UNLESS, the parties settle. Here, because no infringement has yet occurred, proper settlement damages will in theory be “reverse”; that is, if there is a 50% likelihood that the generic has been kept off the market by an invalid patent, the branded drug holder may offer to pay the generic 50% of what it could have made by marketing the drug during that period (rather than the normal process of the infringer paying the patent-holder 50% or some other share of what it actually did earn from infringing). The concern here is that both parties have an incentive for this payment to reflect more than just their best estimates of patent validity, damages or litigation costs (all legitimate considerations in a settlement), but rather to split up the monopoly profits.

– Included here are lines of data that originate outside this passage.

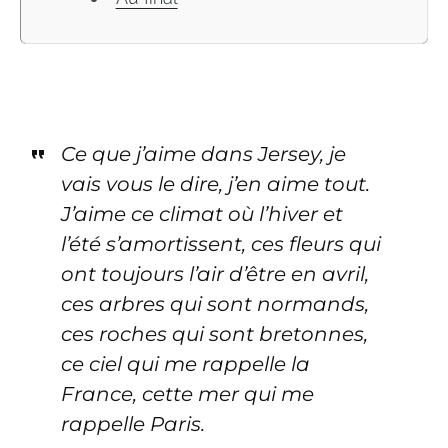
Ce que j’aime dans Jersey, je
vais vous le dire, j’en aime tout.
J’aime ce climat où l’hiver et
l’été s’amortissent, ces fleurs qui
ont toujours l’air d’être en avril,
ces arbres qui sont normands,
ces roches qui sont bretonnes,
ce ciel qui me rappelle la
France, cette mer qui me
rappelle Paris.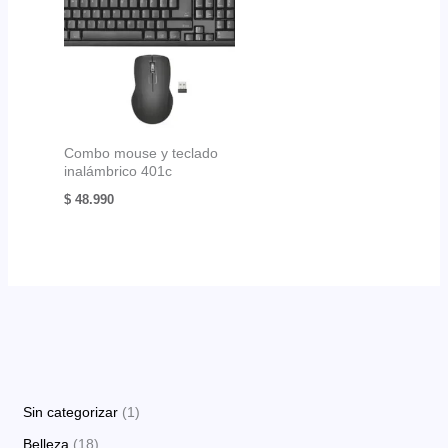
Combo mouse y teclado
inalámbrico 401c
$
48.990
1
Sin categorizar
1
p
1
Belleza
18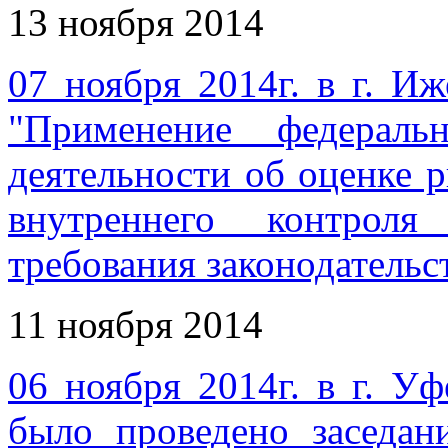
13 ноября 2014
07 ноября 2014г. в г. Иж
"Применение федераль
деятельности об оценке 
внутреннего контроля
требования законодательс
11 ноября 2014
06 ноября 2014г. в г.
было проведено заседан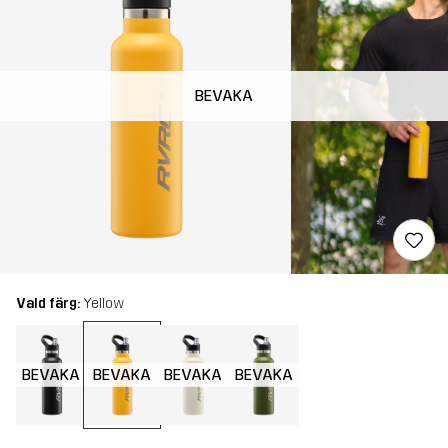
BEVAKA
Vald färg:
Yellow
BEVAKA
BEVAKA
BEVAKA
BEVAKA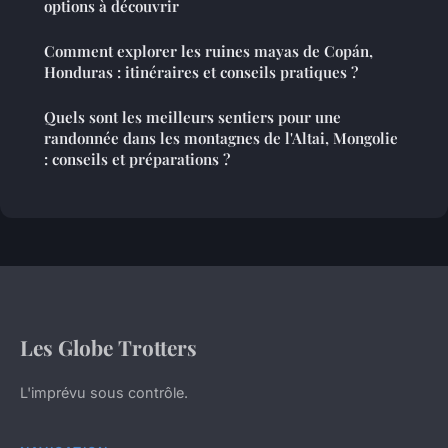
options à découvrir
Comment explorer les ruines mayas de Copán,
Honduras : itinéraires et conseils pratiques ?
Quels sont les meilleurs sentiers pour une
randonnée dans les montagnes de l'Altai, Mongolie
: conseils et préparations ?
Les Globe Trotters
L'imprévu sous contrôle.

That is, if there are 6 years remaining on the branded drug’s patent, and the parties agree it is 50% likely that the patent is invalid, they could agree to a settlement that the generic would just wait 3 years to enter the market. When the branded company instead pays the generic “reverse damages” in return for an agreement to stay off the market for the full 6 years, there is a concern that the firms are essentially maintaining a bogus monopoly at the expense of consumers. If, say, BrandX sells for $100 per pill, and the market price under full competition is $20, brand and generic may agree to a pay-for-delay settlement in which brand pays generic $30 for each unit of BrandX sold for the remainder of the patent life. This allows them to split monopoly rents: brand makes $70 per pill, still well above the market price, for a drug that arguably should not have patent protection, and generic earns $30 per pill for doing nothing, much better than it could have done at market. This same sort of agreement can be done with generic performing some contract manufacturing for brand, also at those prices.